Isso representa impressionantes 17% dos combustíveis fósseis e das emissões da indústria da Austrália em 2022. Ao alterar estas projeções, as nossas emissões nacionais ao longo de 2022-23 parecem magicamente ter caído 6% num ano.
Cada vez que o governo recalcula a quantidade de carbono que o sector do uso da terra está a armazenar, menos trabalho terá de fazer para reduzir efectivamente as emissões dos combustíveis fósseis e dos sectores industriais. Isso significa que só é necessário que as emissões provenientes da utilização de combustíveis fósseis, da indústria, da agricultura e dos resíduos caiam 24% até 2030, em vez de 32%.
Estas mudanças na contabilização do uso da terra podem parecer misteriosas, mas têm consequências muito reais.
Compensações agora em questão
O governo albanês chegou ao poder prometendo ações em matéria de clima e de ação em matéria de ambiente. Na Estratégia Futura para o Gás do Governo, estamos a assistir a uma clara evitação das provas científicas sobre a necessidade de reduzir rapidamente a utilização de gases fósseis para limitar o aquecimento em 1,5ºC, e sobre o quão borrachentas e questionáveis são as compensações de carbono. Sua estratégia de meta líquida zero inclui 10% de compensações.

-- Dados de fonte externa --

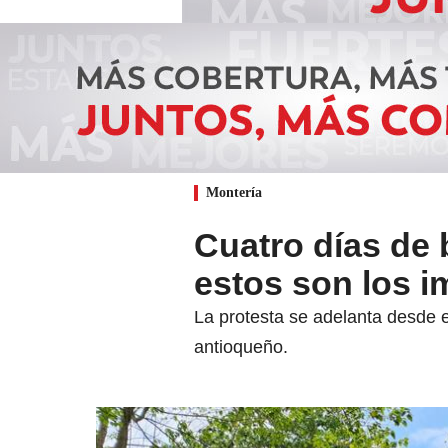
Montería
Cuatro días de 
estos son los 
La protesta se adelanta desde 
antioqueño.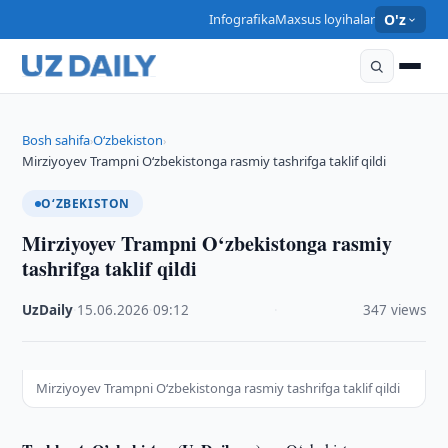
Infografika
Maxsus loyihalar
O'z
Bosh sahifa
O‘zbekiston
›
›
Mirziyoyev Trampni O‘zbekistonga rasmiy tashrifga taklif qildi
O‘ZBEKISTON
Mirziyoyev Trampni O‘zbekistonga rasmiy
tashrifga taklif qildi
UzDaily
·
15.06.2026
·
09:12
·
347 views
Mirziyoyev Trampni O‘zbekistonga rasmiy tashrifga taklif qildi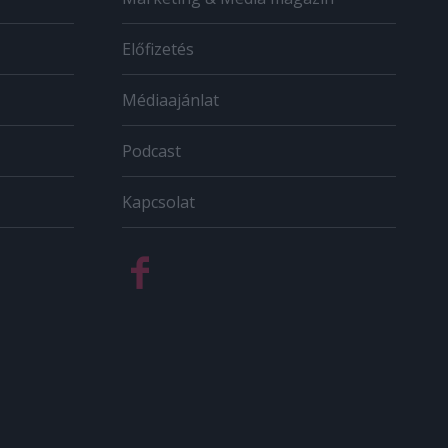
Előfizetés
Médiaajánlat
Podcast
Kapcsolat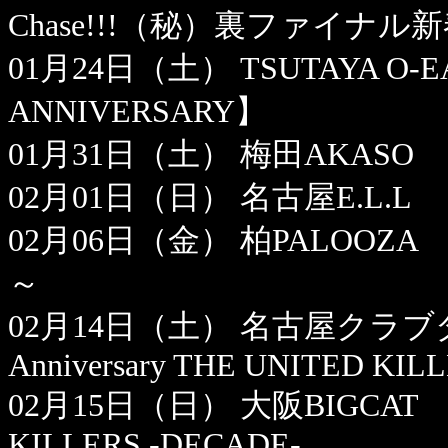
Chase!!!（秘）裏ファイナル
01月24日（土） TSUTAYA O-E
ANNIVERSARY】
01月31日（土） 梅田AKASO 【V
02月01日（日） 名古屋E.L.L 【V
02月06日（金） 柏PALOOZ
～
02月14日（土） 名古屋クラブダ
Anniversary THE UNITED KIL
02月15日（日） 大阪BIGCAT Sadie
KILLERS -DECADE-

Cientistas publicaram recentemente um trabalho que mostra que dos 143 projectos registados no âmbito do programa de compensação de “Regeneração Induzida Humana” (HIR) do governo, a grande maioria registou aumentos mínimos no armazenamento de carbono de menos de 20%.
A maioria destes esquemas de revegetação proporcionaram-nos pouco ou nenhum aumento real, adicional e a longo prazo no armazenamento de carbono, embora as compensações tenham permitido que emissões reais e adicionais de dióxido de carbono fossem bombeadas para a atmosfera, onde permanecerão durante milhares de anos.
Nenhum caminho confiável
O único caminho que nos resta para limitar o aquecimento a 1,5°C é político. Os líderes devem assumir a sua responsabilidade de realmente agir e desenvolver medidas para reduzir rapidamente as emissões de carbono.
Reduzir as emissões significa não as emitir. Depender de compensações ou alterar o quanto pensamos que a terra está absorvendo não é suficiente.
Infelizmente, o nosso actual governo parece estar a fazer um truque de prestidigitação. Em vez de reduzir as emissões dos combustíveis fósseis e da indústria em 50% ou mais até 2030, como deveria, as alterações do governo australiano na contabilização do uso do solo significam que terá de fazer muito menos.
Este não é um caminho credível para o carbono zero.